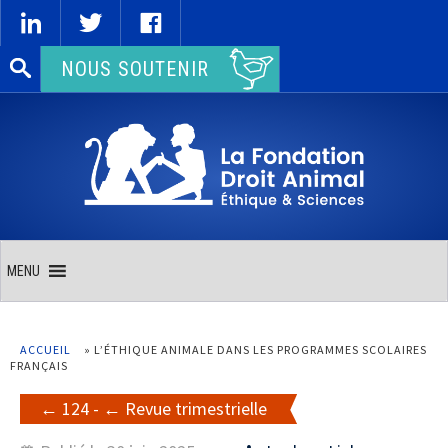
Rechercher :
NOUS SOUTENIR
MENU
ACCUEIL
»
L’ÉTHIQUE ANIMALE DANS LES PROGRAMMES SCOLAIRES
FRANÇAIS
124
-
Revue trimestrielle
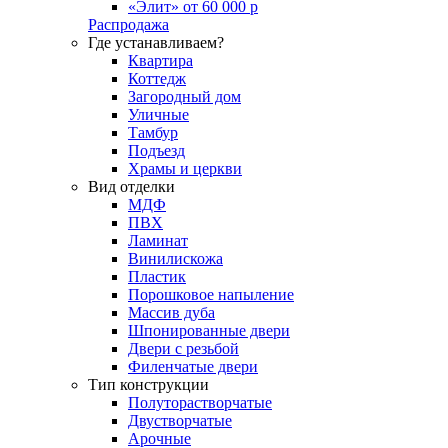
«Элит» от 60 000 р
Распродажа
Где устанавливаем?
Квартира
Коттедж
Загородный дом
Уличные
Тамбур
Подъезд
Храмы и церкви
Вид отделки
МДФ
ПВХ
Ламинат
Винилискожа
Пластик
Порошковое напыление
Массив дуба
Шпонированные двери
Двери с резьбой
Филенчатые двери
Тип конструкции
Полуторастворчатые
Двустворчатые
Арочные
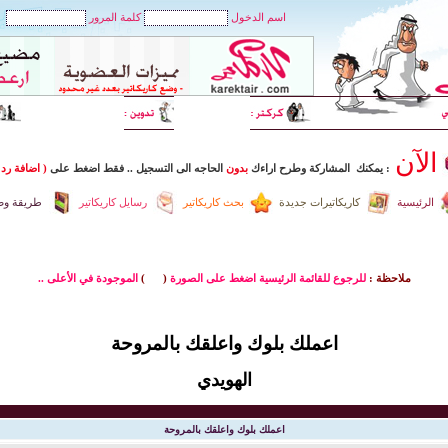
اسم الدخول
كلمة المرور
الآن
: يمكنك المشاركة وطرح اراءك
بدون
الحاجه الى التسجيل
..
فقط اضغط
على
( اضافة رد 
الرئيسية
كاريكاتيرات جديدة
بحث كاريكاتير
رسايل كاريكاتير
طريقة وضع
ملاحظة :
للرجوع للقائمة الرئيسية اضغط على الصورة
(
)
الموجودة في الأعلى ..
اعملك بلوك واعلقك بالمروحة
الهويدي
اعملك بلوك واعلقك بالمروحة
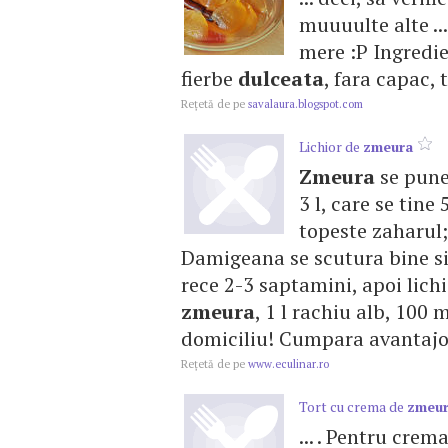
muuuulte alte ..
mere :P Ingredien
fierbe
dulceata
, fara capac, 
Reţetă de pe
savalaura.blogspot.com
Lichior de
zmeura
Zmeura
se pune
3 l, care se tine
topeste zaharul; 
Damigeana se scutura bine si 
rece 2-3 saptamini, apoi lichi
zmeura
, 1 l rachiu alb, 100 
domiciliu! Cumpara avantajos
Reţetă de pe
www.eculinar.ro
Tort cu crema de
zmeu
... . Pentru cre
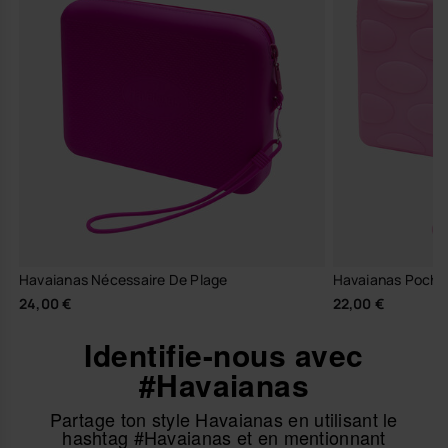
Havaianas Nécessaire De Plage
Havaianas Poche
24,00 €
22,00 €
Identifie-nous avec
#Havaianas
Partage ton style Havaianas en utilisant le
hashtag #Havaianas et en mentionnant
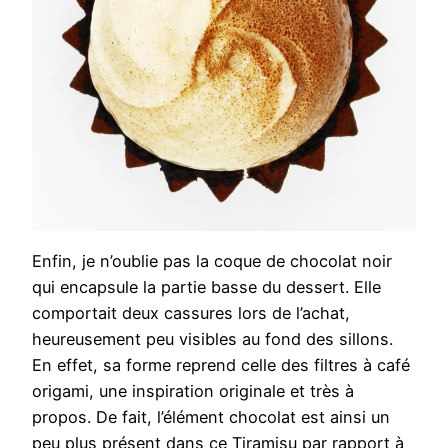
Enfin, je n’oublie pas la coque de chocolat noir
qui encapsule la partie basse du dessert. Elle
comportait deux cassures lors de l’achat,
heureusement peu visibles au fond des sillons.
En effet, sa forme reprend celle des filtres à café
origami, une inspiration originale et très à
propos. De fait, l’élément chocolat est ainsi un
peu plus présent dans ce Tiramisu par rapport à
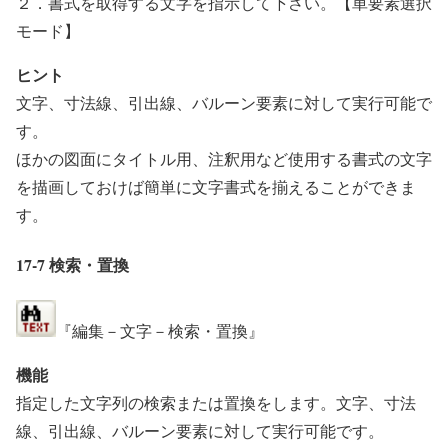
２．書式を取得する文字を指示して下さい。【単要素選択
モード】
ヒント
文字、寸法線、引出線、バルーン要素に対して実行可能で
す。
ほかの図面にタイトル用、注釈用など使用する書式の文字
を描画しておけば簡単に文字書式を揃えることができま
す。
17-7 検索・置換
『編集－文字－検索・置換』
機能
指定した文字列の検索または置換をします。文字、寸法
線、引出線、バルーン要素に対して実行可能です。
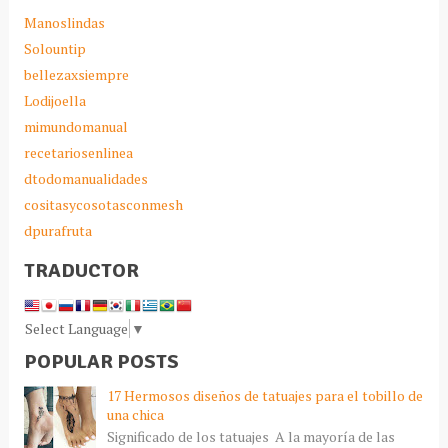
Manoslindas
Solountip
bellezaxsiempre
Lodijoella
mimundomanual
recetariosenlinea
dtodomanualidades
cositasycosotasconmesh
dpurafruta
TRADUCTOR
Select Language
▼
POPULAR POSTS
17 Hermosos diseños de tatuajes para el tobillo de
una chica
Significado de los tatuajes A la mayoría de las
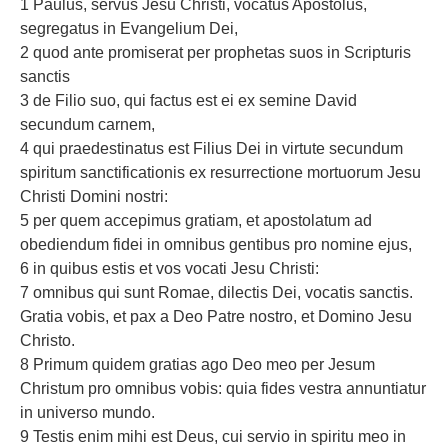
1 Paulus, servus Jesu Christi, vocatus Apostolus,
segregatus in Evangelium Dei,
2 quod ante promiserat per prophetas suos in Scripturis
sanctis
3 de Filio suo, qui factus est ei ex semine David
secundum carnem,
4 qui praedestinatus est Filius Dei in virtute secundum
spiritum sanctificationis ex resurrectione mortuorum Jesu
Christi Domini nostri:
5 per quem accepimus gratiam, et apostolatum ad
obediendum fidei in omnibus gentibus pro nomine ejus,
6 in quibus estis et vos vocati Jesu Christi:
7 omnibus qui sunt Romae, dilectis Dei, vocatis sanctis.
Gratia vobis, et pax a Deo Patre nostro, et Domino Jesu
Christo.
8 Primum quidem gratias ago Deo meo per Jesum
Christum pro omnibus vobis: quia fides vestra annuntiatur
in universo mundo.
9 Testis enim mihi est Deus, cui servio in spiritu meo in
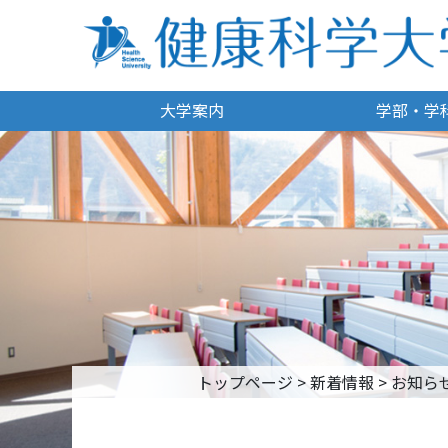
大学案内
学部・学
トップページ
>
新着情報
>
お知ら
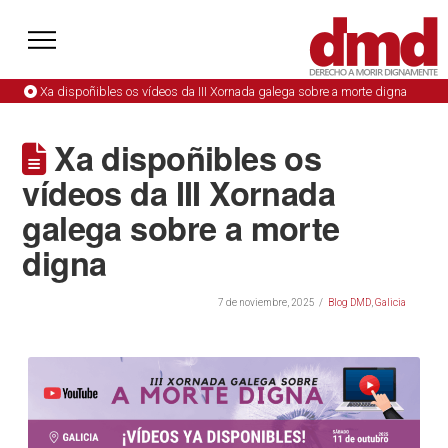
Xa dispoñibles os vídeos da III Xornada galega sobre a morte digna
Xa dispoñibles os
vídeos da III Xornada
galega sobre a morte
digna
7 de noviembre, 2025
Blog DMD
,
Galicia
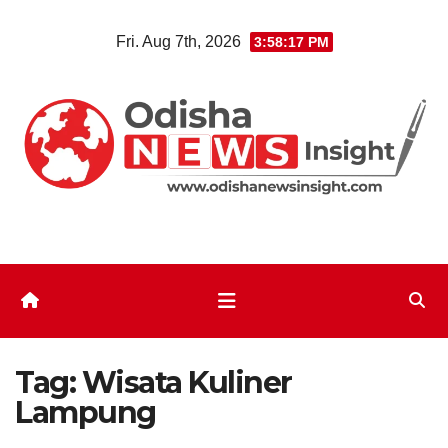
Skip
Fri. Aug 7th, 2026
3:58:18 PM
to
content
Tag:
Wisata Kuliner
Lampung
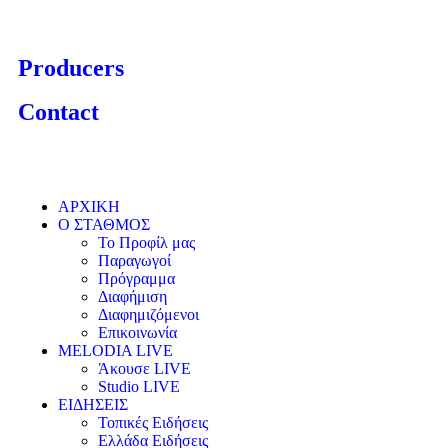
Producers
Contact
ΑΡΧΙΚΗ
Ο ΣΤΑΘΜΟΣ
Το Προφίλ μας
Παραγωγοί
Πρόγραμμα
Διαφήμιση
Διαφημιζόμενοι
Επικοινωνία
MELODIA LIVE
Άκουσε LIVE
Studio LIVE
ΕΙΔΗΣΕΙΣ
Τοπικές Ειδήσεις
Ελλάδα Ειδήσεις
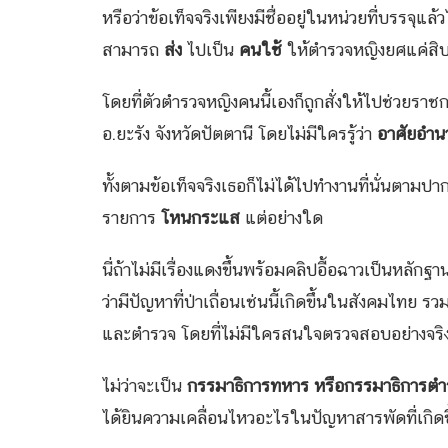
หรือว่าข้อเท็จจริงเพียงมีชื่ออยู่ในหน่วยที่บรรจุ
สามารถ
ส่ง
ไปเป็น
คนใช้
ให้ตำรวจหญิงยศแค่สิบ
โดยที่ตัวตำรวจหญิงคนนี้เองก็ถูกสั่งให้ไปช่วย
อ.ยะรัง จังหวัดปัตตานี โดยไม่มีใครรู้ว่า
อาศัยอำน
ทั้งตามข้อเท็จจริงเธอก็ไม่ได้ไปทำงานที่นั่นตามปา
รายการ
โหนกระแส
แต่อย่างใด
นี่ถ้าไม่มีเรื่องแดงขึ้นพร้อมคลิปอื้อฉาวเป็นหลักฐ
ว่ามีปัญหาที่ป่าเถื่อนเช่นนี้เกิดขึ้นในสังคมไทย ร
และตำรวจ โดยที่ไม่มีใครสนใจตรวจสอบอย่างจริง
ไม่ว่าจะเป็น
กรรมาธิการทหาร หรือกรรมาธิการตำร
ได้ยินความเคลื่อนไหวอะไรในปัญหาสารพัดที่เกิ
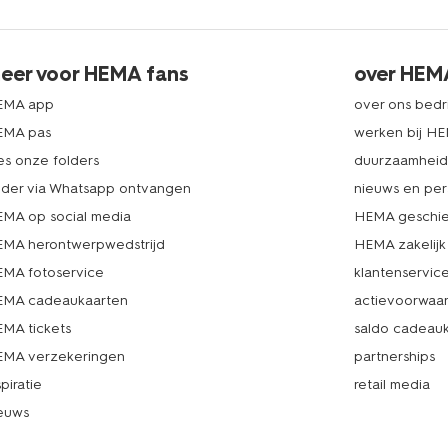
eer voor HEMA fans
over HEM
EMA app
over ons bedri
EMA pas
werken bij H
es onze folders
duurzaamhei
lder via Whatsapp ontvangen
nieuws en per
MA op social media
HEMA geschie
MA herontwerpwedstrijd
HEMA zakelijk
MA fotoservice
klantenservic
MA cadeaukaarten
actievoorwaa
MA tickets
saldo cadeau
MA verzekeringen
partnerships
spiratie
retail media
euws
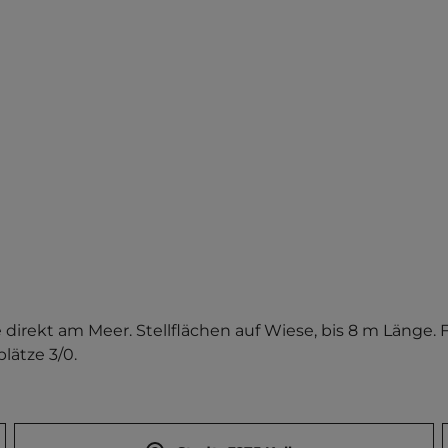
e direkt am Meer. Stellflächen auf Wiese, bis 8 m Länge. 
lätze 3/0.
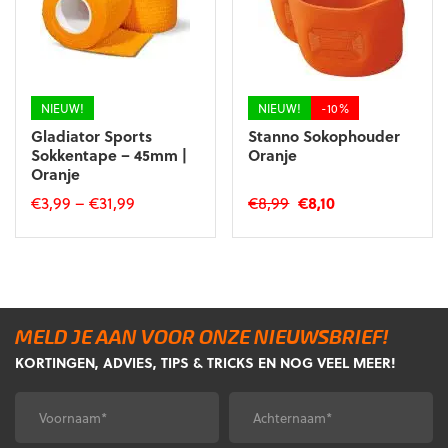
NIEUW!
NIEUW!
-10%
Gladiator Sports
Stanno Sokophouder
Sokkentape – 45mm |
Oranje
Oranje
Oorspronkelijke
Huidige
€
3,99
–
€
31,99
€
8,99
€
8,10
prijs
prijs
Dit
was:
is:
product
€8,99.
€8,10.
heeft
meerdere
variaties.
Deze
MELD JE AAN VOOR ONZE NIEUWSBRIEF!
optie
KORTINGEN, ADVIES, TIPS & TRICKS EN NOG VEEL MEER!
kan
gekozen
Voornaam
Achternaam
*
*
worden
op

__Task instructions__
Wherever the word "LIVE" shows up in the material, copy the line it is on.

__Task response__
MELODIA LIVE
Άκουσε LIVE
Studio LIVE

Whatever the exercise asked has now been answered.